Duration: Oct 2021 – Oct 2024
This contract funds a PhD on joint and embedded automatic speech separation, diarization and recognition for the generation of meeting minutes.

Contract with Dolby

Duration: September – December 2018
This contract aimed to evaluate the feasibility of state-of-the-art source separation technology for several use cases, and to identify those which could be commercially exploited.

Contract with Honda Research Intitute Japan

Duration: February 2018 – March 2019
This contract targets collaborative research on multichannel speech and audio processing and eventual software licensing in order to enable voice-based communication in challenging noisy and reverberant conditions in which current hands-free voice-based interfaces perform poorly.

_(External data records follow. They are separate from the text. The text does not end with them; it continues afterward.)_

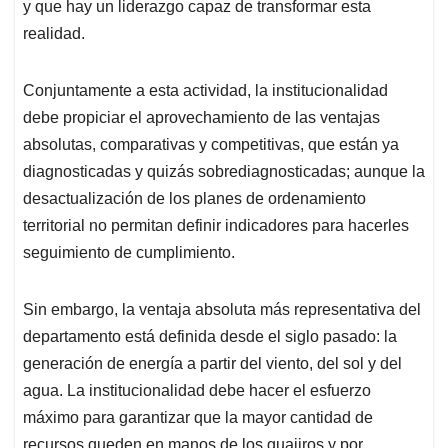
y que hay un liderazgo capaz de transformar esta
realidad.
Conjuntamente a esta actividad, la institucionalidad
debe propiciar el aprovechamiento de las ventajas
absolutas, comparativas y competitivas, que están ya
diagnosticadas y quizás sobrediagnosticadas; aunque la
desactualización de los planes de ordenamiento
territorial no permitan definir indicadores para hacerles
seguimiento de cumplimiento.
Sin embargo, la ventaja absoluta más representativa del
departamento está definida desde el siglo pasado: la
generación de energía a partir del viento, del sol y del
agua. La institucionalidad debe hacer el esfuerzo
máximo para garantizar que la mayor cantidad de
recursos queden en manos de los guajiros y por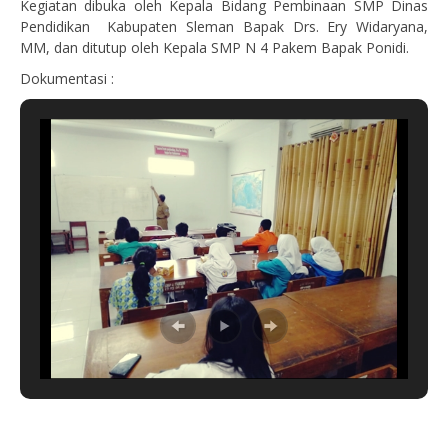
Kegiatan dibuka oleh Kepala Bidang Pembinaan SMP Dinas
Pendidikan Kabupaten Sleman Bapak Drs. Ery Widaryana,
MM, dan ditutup oleh Kepala SMP N 4 Pakem Bapak Ponidi.
Dokumentasi :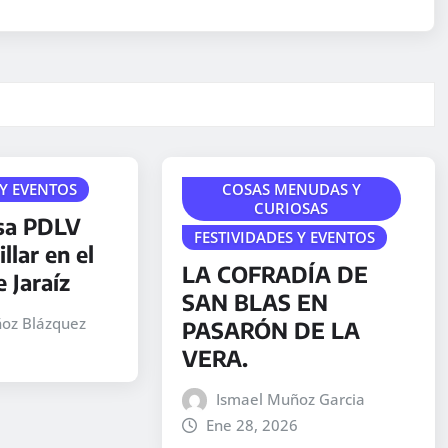
 Y EVENTOS
COSAS MENUDAS Y
CURIOSAS
sa PDLV
FESTIVIDADES Y EVENTOS
llar en el
LA COFRADÍA DE
 Jaraíz
SAN BLAS EN
oz Blázquez
PASARÓN DE LA
6
VERA.
Ismael Muñoz Garcia
Ene 28, 2026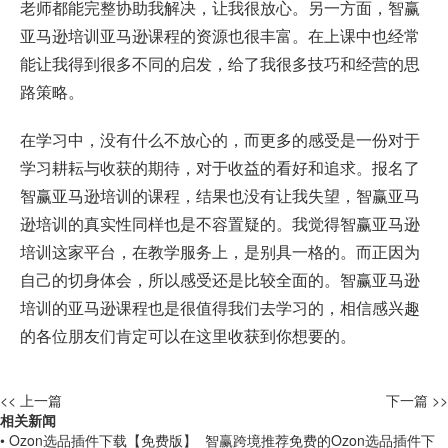
老师都能完整协助我解决，让我很放心。另一方面，智赢
亚马逊培训亚马逊课程的资源也很丰富。在上课中也经常
能让我得到很多不同的启发，给了我很多技巧和经营的思
路策略。
在学习中，没有什么不放心的，而更多的感受是一份对于
学习耕耘与收获的期待，对于收益的看好和追求。报名了
智赢亚马逊培训的课程，结果也没有让我失望，智赢亚马
逊培训的真实性同样也是不容置疑的。我觉得智赢亚马逊
培训这家平台，在教学服务上，是别具一格的。而正因为
自己的切身体会，所以感受还是比较全面的。智赢亚马逊
培训的亚马逊课程也是很值得我们去学习的，相信感兴趣
的各位朋友们肯定可以在这里收获到你想要的。
<< 上一篇
下一篇 >>
相关新闻
• Ozon选品插件下载【免费版】_智赢跨境推荐免费的Ozon选品插件下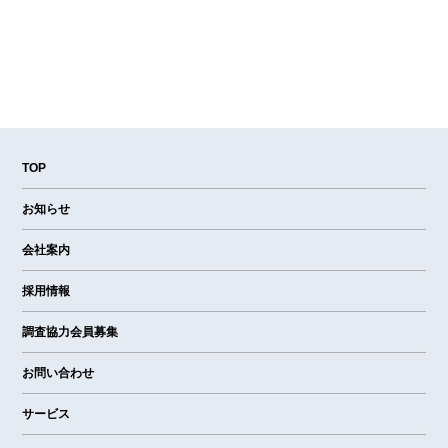
TOP
お知らせ
会社案内
採用情報
調査協力会員募集
お問い合わせ
サービス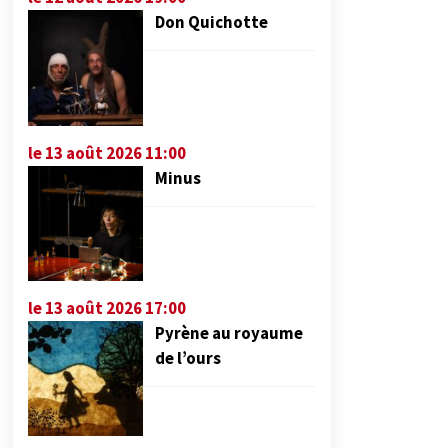
Don Quichotte
le 13 août 2026 11:00
Minus
le 13 août 2026 17:00
Pyrène au royaume
de l’ours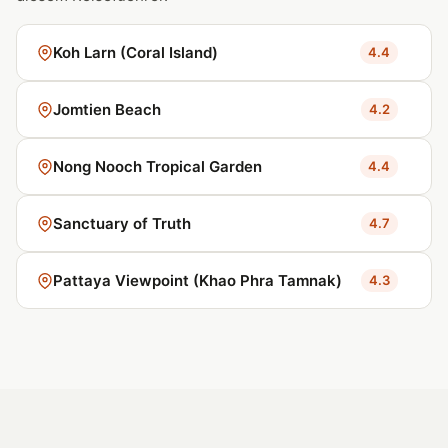
Koh Larn (Coral Island)
4.4
Jomtien Beach
4.2
Nong Nooch Tropical Garden
4.4
Sanctuary of Truth
4.7
Pattaya Viewpoint (Khao Phra Tamnak)
4.3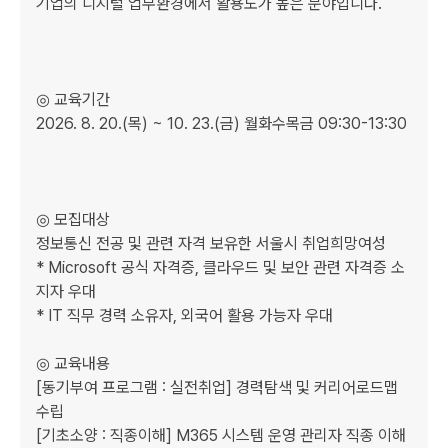
기업의 디지털 업무환경에서 활용도가 높은 분야입니다.

◎ 교육기간

2026. 8. 20.(목) ~ 10. 23.(금) 월화수목금 09:30-13:30

◎ 모집대상

정보통신 전공 및 관련 자격 보유한 서울시 취업희망여성

* Microsoft 공식 자격증, 클라우드 및 보안 관련 자격증 소
지자 우대

* IT 직무 경력 소유자, 외국어 활용 가능자 우대

◎ 교육내용

[동기부여 프로그램 : 실전취업] 경력탐색 및 커리어로드맵 
수립

[기초소양 : 직종이해] M365 시스템 운영 관리자 직종 이해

Inria Innovation Lab Voice Technologie (with Studio MAIA)

Duration: July 2017 – March 2019
Supported by Bpifrance
This Inria Innovation Lab aims to develop a software suite for voice processing in the multimedia creation chain. The software is aimed at sound engineers and it will rely on the team’s expertise in speech enhancement, robust speech and speaker recognition, and speech synthesis.

Contract with Samsung

Duration: January – November 2017
This project aimed to transfer our speech enhancement software for hands-free voice command applications.

Contract with Studio MAIA

Duration: September 2014 – August 2015
Supported by Bpifrance
A pre-study contract was signed to investigate speech processing tools that could eventually be transferred as plugins for audio mixing software. Prosody modification, noise reduction, and voice conversion are of special interest.

Contract with Venatech SAS

Duration: June 2014 – August 2017
Supported by Bpifrance
The project aims to design a real-time control system for wind farms that will maximize energy production while limiting sound nuisance. This will leverage our know-how on audio source separation and uncertainty modeling and propagation.